__DATA FOR THIS EXERCISE__
- Opening Delimiter -
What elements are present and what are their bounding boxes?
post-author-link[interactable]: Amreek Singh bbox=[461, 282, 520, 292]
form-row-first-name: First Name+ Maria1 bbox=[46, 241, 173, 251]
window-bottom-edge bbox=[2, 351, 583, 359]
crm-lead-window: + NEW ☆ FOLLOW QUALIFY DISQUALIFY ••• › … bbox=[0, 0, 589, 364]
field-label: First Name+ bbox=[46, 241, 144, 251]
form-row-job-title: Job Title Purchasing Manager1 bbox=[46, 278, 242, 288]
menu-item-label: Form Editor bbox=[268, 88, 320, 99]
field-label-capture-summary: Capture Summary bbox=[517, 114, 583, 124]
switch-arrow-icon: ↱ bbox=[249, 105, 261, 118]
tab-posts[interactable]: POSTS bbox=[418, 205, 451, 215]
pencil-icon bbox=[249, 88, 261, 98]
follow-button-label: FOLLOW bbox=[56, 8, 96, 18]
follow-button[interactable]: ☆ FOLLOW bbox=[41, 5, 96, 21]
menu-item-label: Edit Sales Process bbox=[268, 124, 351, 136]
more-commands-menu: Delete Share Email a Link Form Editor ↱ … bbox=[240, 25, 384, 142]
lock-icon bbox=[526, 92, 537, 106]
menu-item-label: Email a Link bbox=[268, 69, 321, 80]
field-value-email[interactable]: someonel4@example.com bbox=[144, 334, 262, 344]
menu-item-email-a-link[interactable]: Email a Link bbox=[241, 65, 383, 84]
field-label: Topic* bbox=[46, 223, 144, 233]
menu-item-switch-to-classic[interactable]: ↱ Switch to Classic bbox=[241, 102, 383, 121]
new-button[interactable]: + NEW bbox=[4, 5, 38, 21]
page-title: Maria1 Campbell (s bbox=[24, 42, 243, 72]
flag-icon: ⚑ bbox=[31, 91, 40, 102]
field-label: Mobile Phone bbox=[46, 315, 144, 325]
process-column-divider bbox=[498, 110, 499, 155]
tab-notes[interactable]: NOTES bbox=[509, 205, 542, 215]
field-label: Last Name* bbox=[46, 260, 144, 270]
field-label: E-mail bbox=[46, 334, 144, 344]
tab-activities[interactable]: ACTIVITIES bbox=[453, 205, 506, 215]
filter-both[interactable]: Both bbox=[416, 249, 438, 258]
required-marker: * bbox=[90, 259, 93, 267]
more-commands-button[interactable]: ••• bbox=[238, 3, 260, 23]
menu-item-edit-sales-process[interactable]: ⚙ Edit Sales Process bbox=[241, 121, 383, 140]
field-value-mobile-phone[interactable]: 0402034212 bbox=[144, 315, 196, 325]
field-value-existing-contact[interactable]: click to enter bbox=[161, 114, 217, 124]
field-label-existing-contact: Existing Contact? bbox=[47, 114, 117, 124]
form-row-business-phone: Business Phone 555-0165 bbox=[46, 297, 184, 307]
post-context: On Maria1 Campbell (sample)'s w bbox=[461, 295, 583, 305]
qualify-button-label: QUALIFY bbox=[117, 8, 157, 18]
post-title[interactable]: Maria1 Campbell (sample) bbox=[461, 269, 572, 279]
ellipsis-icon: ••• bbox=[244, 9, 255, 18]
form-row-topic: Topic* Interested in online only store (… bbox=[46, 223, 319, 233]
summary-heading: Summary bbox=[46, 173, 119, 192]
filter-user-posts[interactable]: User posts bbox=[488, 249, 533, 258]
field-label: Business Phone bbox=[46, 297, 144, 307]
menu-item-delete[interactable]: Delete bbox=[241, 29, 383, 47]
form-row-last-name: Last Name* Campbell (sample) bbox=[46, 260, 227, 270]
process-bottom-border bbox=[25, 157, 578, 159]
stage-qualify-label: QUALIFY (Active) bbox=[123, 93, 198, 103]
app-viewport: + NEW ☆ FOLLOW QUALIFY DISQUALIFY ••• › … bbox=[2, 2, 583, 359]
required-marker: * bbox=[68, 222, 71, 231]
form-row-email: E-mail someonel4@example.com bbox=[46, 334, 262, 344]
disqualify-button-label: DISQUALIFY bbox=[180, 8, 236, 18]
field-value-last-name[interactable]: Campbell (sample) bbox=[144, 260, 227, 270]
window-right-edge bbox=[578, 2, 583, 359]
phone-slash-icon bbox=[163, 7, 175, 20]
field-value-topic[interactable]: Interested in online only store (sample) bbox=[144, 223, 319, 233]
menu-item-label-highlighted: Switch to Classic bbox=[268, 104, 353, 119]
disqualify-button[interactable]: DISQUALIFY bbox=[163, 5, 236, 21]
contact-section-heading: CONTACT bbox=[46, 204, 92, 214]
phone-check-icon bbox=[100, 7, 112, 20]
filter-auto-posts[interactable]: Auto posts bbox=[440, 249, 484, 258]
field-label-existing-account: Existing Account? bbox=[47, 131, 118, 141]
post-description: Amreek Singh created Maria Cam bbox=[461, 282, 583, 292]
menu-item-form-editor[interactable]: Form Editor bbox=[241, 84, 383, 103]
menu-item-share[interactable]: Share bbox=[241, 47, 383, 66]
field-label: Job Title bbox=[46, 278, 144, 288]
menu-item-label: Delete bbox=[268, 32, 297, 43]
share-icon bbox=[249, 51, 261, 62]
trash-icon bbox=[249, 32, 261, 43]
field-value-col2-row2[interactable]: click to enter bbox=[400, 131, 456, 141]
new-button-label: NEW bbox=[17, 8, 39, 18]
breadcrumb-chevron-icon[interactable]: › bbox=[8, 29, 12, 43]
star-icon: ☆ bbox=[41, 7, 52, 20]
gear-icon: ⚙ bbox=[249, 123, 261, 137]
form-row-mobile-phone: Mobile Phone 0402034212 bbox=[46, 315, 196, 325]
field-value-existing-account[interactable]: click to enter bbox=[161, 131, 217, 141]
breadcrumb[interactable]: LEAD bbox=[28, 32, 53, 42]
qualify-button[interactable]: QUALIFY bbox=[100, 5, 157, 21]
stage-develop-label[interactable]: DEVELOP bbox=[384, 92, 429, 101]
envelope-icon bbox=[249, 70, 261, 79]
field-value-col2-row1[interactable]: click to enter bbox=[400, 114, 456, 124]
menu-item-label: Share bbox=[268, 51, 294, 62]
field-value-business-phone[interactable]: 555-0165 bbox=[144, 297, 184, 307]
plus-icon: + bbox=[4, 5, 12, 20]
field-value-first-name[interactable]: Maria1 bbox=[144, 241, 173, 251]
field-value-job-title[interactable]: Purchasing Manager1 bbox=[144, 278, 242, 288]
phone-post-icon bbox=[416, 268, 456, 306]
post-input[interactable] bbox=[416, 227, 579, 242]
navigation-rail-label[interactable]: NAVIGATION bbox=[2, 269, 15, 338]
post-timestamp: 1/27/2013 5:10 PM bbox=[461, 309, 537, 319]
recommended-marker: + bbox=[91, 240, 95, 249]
- Closing Delimiter -
- Opening Delimiter -
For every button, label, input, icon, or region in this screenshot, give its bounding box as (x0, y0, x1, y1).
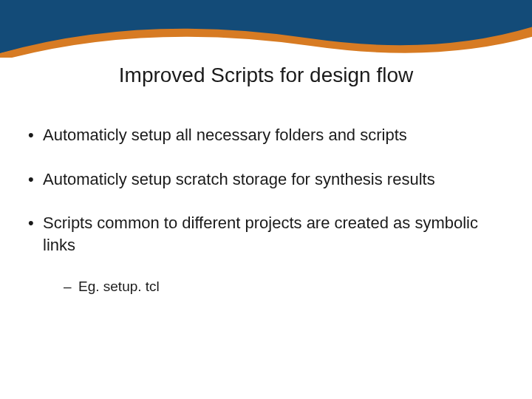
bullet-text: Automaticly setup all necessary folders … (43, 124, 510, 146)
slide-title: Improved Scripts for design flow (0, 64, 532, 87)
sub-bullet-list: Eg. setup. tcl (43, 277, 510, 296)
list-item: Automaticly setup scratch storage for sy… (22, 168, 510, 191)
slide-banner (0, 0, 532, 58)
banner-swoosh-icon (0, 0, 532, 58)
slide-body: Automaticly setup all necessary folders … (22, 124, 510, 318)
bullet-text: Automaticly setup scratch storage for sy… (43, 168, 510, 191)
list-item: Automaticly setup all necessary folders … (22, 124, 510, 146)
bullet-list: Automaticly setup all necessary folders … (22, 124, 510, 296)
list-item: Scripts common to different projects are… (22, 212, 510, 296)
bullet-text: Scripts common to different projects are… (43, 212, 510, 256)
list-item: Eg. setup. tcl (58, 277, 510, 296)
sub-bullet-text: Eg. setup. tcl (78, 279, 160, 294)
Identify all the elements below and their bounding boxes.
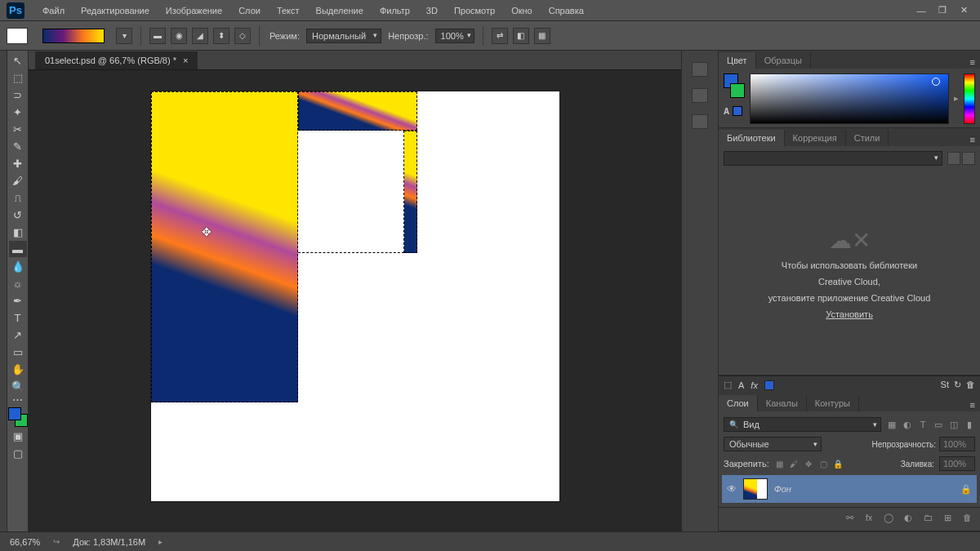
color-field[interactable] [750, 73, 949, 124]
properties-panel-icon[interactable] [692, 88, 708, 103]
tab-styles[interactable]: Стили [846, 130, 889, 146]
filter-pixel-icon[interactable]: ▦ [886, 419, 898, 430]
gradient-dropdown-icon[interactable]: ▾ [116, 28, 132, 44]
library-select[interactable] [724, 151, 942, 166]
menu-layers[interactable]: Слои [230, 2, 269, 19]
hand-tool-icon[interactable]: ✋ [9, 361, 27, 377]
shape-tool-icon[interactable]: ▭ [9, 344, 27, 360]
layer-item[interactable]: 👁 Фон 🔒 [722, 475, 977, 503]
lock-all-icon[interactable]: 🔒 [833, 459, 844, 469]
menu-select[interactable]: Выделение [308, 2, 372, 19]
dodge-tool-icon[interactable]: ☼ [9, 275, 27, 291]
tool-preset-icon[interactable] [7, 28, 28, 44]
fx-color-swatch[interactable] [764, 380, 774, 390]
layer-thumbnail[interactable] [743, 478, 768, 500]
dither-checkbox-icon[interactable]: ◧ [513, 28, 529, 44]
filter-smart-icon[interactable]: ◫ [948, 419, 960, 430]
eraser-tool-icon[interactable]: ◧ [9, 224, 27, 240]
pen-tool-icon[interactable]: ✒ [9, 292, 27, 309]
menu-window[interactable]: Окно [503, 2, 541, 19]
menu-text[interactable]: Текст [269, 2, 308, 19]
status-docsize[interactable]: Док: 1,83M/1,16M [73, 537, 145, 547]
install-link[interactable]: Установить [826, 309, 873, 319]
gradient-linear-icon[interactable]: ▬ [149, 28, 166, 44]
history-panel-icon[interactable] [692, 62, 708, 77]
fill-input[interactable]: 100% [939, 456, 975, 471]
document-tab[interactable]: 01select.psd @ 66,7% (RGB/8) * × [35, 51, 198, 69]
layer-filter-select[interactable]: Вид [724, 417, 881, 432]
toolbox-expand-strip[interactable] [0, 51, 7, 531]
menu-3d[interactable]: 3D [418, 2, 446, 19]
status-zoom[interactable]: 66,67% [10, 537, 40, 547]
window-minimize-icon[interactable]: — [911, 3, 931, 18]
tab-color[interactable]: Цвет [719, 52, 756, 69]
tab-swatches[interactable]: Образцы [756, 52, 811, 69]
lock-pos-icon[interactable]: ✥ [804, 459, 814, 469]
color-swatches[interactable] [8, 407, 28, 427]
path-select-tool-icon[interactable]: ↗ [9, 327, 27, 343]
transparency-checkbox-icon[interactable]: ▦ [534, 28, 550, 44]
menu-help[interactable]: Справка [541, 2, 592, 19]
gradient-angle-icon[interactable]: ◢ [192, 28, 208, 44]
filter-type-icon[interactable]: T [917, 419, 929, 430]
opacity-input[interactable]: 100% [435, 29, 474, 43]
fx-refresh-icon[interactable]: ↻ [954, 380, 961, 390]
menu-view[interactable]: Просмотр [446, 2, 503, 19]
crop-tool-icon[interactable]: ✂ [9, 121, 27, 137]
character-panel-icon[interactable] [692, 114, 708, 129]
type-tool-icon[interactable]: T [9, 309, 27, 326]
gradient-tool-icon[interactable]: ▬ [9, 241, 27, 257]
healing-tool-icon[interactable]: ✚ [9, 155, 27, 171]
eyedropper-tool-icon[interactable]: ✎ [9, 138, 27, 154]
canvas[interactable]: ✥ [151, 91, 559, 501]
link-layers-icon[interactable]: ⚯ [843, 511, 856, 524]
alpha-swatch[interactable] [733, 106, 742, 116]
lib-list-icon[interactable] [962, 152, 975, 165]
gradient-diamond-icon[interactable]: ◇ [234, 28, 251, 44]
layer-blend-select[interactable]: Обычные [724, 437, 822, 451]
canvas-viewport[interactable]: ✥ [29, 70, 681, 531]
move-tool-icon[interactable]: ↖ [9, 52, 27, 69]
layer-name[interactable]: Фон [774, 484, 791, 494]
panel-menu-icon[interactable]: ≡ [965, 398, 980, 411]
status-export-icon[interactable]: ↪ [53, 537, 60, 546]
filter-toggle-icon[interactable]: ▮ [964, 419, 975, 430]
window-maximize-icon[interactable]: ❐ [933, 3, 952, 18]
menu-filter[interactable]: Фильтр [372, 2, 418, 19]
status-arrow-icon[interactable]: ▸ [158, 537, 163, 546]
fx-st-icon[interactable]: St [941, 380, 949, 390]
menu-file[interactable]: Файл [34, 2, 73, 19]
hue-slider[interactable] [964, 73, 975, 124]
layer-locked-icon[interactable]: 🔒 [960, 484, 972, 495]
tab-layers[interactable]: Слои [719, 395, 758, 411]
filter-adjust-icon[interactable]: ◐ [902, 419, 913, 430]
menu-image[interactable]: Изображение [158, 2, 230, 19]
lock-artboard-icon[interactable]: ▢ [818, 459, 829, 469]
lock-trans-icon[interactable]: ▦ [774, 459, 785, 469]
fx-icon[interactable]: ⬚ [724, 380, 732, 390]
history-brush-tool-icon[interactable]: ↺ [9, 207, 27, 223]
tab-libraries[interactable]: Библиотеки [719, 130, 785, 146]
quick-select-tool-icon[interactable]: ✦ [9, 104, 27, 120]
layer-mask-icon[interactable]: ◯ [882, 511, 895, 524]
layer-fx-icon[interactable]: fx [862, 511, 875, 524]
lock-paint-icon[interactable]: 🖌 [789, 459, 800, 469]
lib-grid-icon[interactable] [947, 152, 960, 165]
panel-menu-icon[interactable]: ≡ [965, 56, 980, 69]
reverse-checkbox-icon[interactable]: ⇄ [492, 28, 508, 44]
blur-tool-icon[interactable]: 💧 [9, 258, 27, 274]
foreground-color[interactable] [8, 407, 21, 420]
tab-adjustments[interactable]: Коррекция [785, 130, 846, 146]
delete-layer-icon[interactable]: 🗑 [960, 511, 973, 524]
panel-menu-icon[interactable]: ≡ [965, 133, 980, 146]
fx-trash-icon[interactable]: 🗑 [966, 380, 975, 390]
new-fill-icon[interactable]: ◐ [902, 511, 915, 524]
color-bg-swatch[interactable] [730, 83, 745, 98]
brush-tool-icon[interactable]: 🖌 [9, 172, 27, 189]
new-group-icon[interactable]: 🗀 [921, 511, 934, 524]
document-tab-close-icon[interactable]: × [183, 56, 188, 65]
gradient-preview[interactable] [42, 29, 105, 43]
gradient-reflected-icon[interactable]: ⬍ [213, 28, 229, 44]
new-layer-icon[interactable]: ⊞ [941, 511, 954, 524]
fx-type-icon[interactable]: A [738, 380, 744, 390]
- Closing Delimiter -
__WHAT THE TASK REQUIRES__
Copy out, from the listing above, every line that contains the string "enter".

__RESPONSE TO THE EXERCISE__
field-value-existing-contact[interactable]: click to enter bbox=[161, 114, 217, 124]
field-value-col2-row2[interactable]: click to enter bbox=[400, 131, 456, 141]
field-value-existing-account[interactable]: click to enter bbox=[161, 131, 217, 141]
field-value-col2-row1[interactable]: click to enter bbox=[400, 114, 456, 124]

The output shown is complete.